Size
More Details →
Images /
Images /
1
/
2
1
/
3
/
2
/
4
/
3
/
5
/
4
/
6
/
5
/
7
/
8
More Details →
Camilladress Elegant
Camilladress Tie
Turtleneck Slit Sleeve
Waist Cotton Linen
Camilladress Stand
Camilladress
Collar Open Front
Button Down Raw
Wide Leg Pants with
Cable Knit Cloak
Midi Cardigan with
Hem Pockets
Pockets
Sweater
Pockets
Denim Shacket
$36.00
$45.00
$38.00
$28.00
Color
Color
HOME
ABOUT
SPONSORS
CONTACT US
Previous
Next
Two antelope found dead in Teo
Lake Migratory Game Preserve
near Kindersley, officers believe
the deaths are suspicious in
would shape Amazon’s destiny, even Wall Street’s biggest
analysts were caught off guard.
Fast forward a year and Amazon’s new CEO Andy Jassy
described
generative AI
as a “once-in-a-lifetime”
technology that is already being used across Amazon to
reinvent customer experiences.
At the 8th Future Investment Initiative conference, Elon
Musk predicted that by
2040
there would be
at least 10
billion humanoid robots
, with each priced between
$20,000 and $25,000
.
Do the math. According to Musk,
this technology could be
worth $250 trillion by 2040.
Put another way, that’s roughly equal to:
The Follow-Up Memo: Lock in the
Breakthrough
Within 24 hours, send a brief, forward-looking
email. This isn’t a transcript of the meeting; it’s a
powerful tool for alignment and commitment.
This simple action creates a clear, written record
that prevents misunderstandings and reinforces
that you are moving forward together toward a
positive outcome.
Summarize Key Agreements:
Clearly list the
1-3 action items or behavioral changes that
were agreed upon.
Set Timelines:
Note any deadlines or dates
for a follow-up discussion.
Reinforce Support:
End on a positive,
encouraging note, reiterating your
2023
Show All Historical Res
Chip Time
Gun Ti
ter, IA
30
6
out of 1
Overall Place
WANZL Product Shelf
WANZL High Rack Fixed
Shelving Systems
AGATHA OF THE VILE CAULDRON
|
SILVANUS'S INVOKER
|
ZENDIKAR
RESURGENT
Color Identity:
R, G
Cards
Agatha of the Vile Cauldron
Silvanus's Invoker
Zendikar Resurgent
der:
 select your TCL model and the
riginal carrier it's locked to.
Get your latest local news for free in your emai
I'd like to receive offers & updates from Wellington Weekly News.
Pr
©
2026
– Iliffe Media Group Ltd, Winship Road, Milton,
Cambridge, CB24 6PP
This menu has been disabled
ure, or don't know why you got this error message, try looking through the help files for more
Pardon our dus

▶ About this exercise: The lines to return are those with the string "that" in them; copy each from the entries above.

▶ Solution for this exercise:
technology that is already being used across Amazon to
Musk predicted that by
Put another way, that’s roughly equal to:
that prevents misunderstandings and reinforces
that you are moving forward together toward a
1-3 action items or behavioral changes that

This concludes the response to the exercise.